I entirely agree. But the underlying problem is real, and you can't beat something with nothing. We are still living in the rubble of the 1960's. With regard to low income housing, slowly but surely we are dismantling the big, concentrated projects that proved so disastrous, both to their inmates and to the surrounding areas of the city. But the housing from which the project dwellers originally came -- much of it wretchedly substandard -- has long since disappeared. We can't simply tear down the projects and dump people on the street.
So where do they go? How do we spread the load so that we do not simply recreate the ghetto in another place? How do we move poor people, often without cars, into reasonable proximity to jobs? At this point in the discussion, there is a tendency -- certainly on this forum -- for too many people to simply go NIMBY. We should be trying to eliminate large concentrations of welfare populations. And we should be trying to link poor people with better schools and job opportunities without resort to forced busing and heroic commutes. That means low-income housing should be dispersed. NIMBY ranters have nothing useful to contribute to this discussion -- and that is exactly what opens the door to heavy-handed coercive measures such as Obama is implementing now.
There is a problem in search of a solution. We need to step up to the challenge.
I think the problem you are alluding to only exists in rapidly gentrifying cities with already high housing costs, like Washington, D.C., New York and San Francisco.
Here in Pittsburgh there is no shortage of rotting old mill towns or decaying urban neighborhoods where one can find a cheap floor. They can all go to Detroit and buy a house for a buck.
I have also heard of this problem in tony resort towns like Vail, Colorado. An ongoing shortage of valets, waiters and cleaning women for the 1% because there’s no place they can afford to live within 90 miles. But again, isolated instances.

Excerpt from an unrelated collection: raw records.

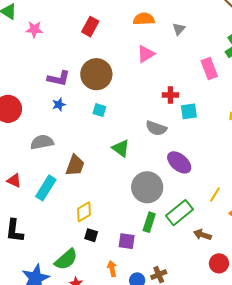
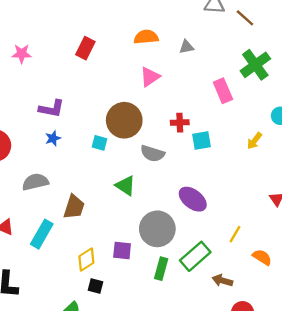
gray triangle: (179, 29) -> (186, 47), turned 40
brown circle: (96, 74) -> (124, 120), moved
gray semicircle: (156, 128) -> (153, 154), moved
purple square: (127, 241) -> (122, 250), moved

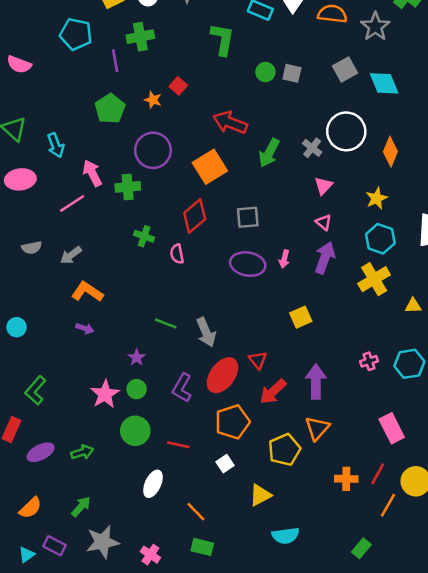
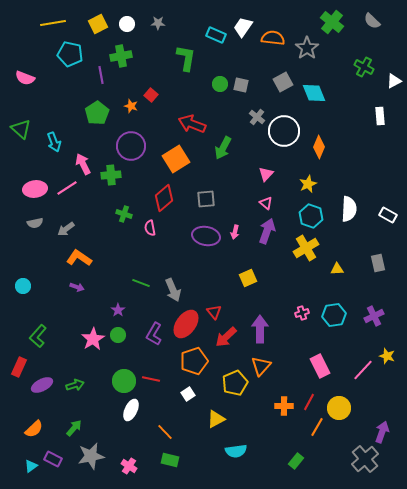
gray cross: (312, 148) -> (257, 117), moved
pink ellipse: (20, 179) -> (35, 189), moved
green circle: (135, 431) -> (124, 381), moved

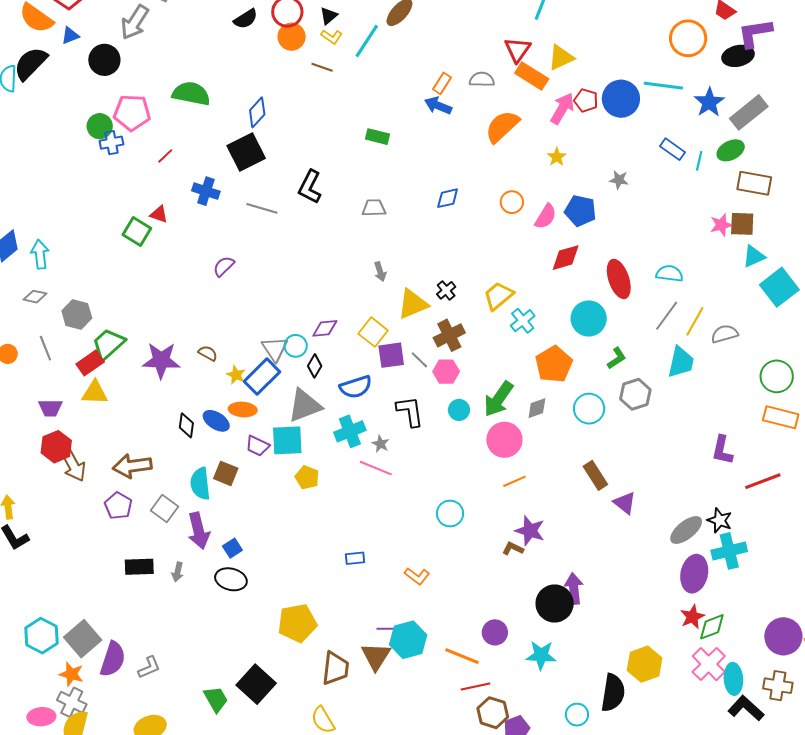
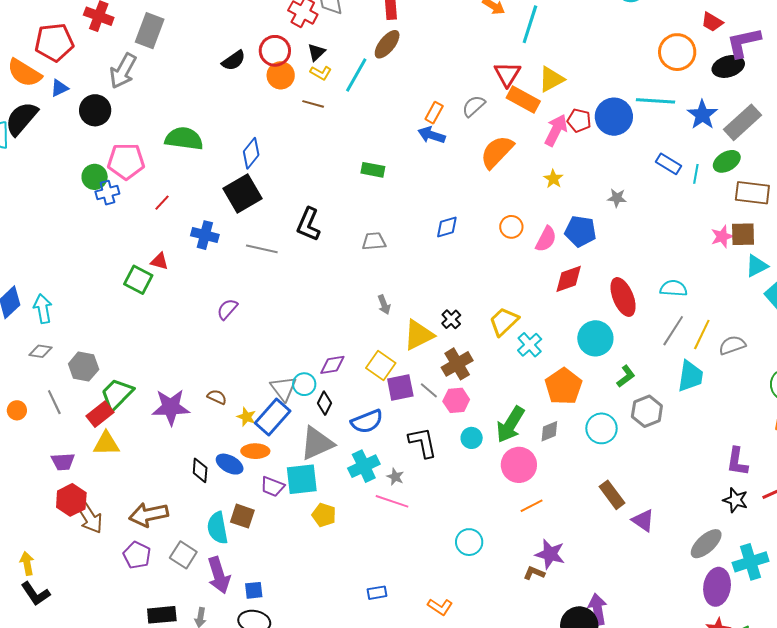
gray semicircle: (482, 79) -> (474, 106), turned -40
black star: (720, 520) -> (736, 500), moved
blue square: (232, 548) -> (254, 590), turned 30

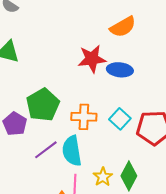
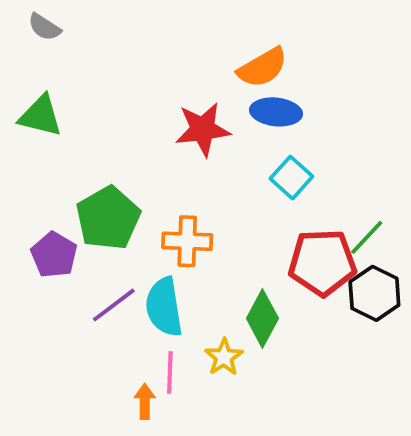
blue ellipse: (120, 70) -> (276, 112), moved
cyan square: (120, 119) -> (291, 178), moved
green diamond: (129, 176) -> (262, 318), moved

We get the government the hell out of the housing market. We get the feds, at least out of the business of welfare and reparations totally. The market will take care of the housing and housing will be more affordable to people who go get and hold jobs. The hopeless criminals will not thrive when there is not a welfare population to sustain them. You don’t have to tear down the projects. Just quit building them and financing them. Turn them over to the residents and walk away. Let the residents do what they will with them or leave them. End the incentives to stay in them. Whether people choose to work or to starve is NOT the business of the government in the system instituted in 1787. Put together it is to end the WOP in one action. Cut it off and withdraw the government from all of it.
I am sure there are a lot of low income earners/workers who would love to live in low crime neighborhoods. Those are the ones we should initially try to help. They are good people in the wrong place at the wrong time.
The Dems may have gotten their votes by buying the welfare rolls, but the Dems have not actually helped these people in the long run. We now have the (unintended) consequences of the WOP, and, as usual, the Dems refuse to take responsibility for the mess they have created.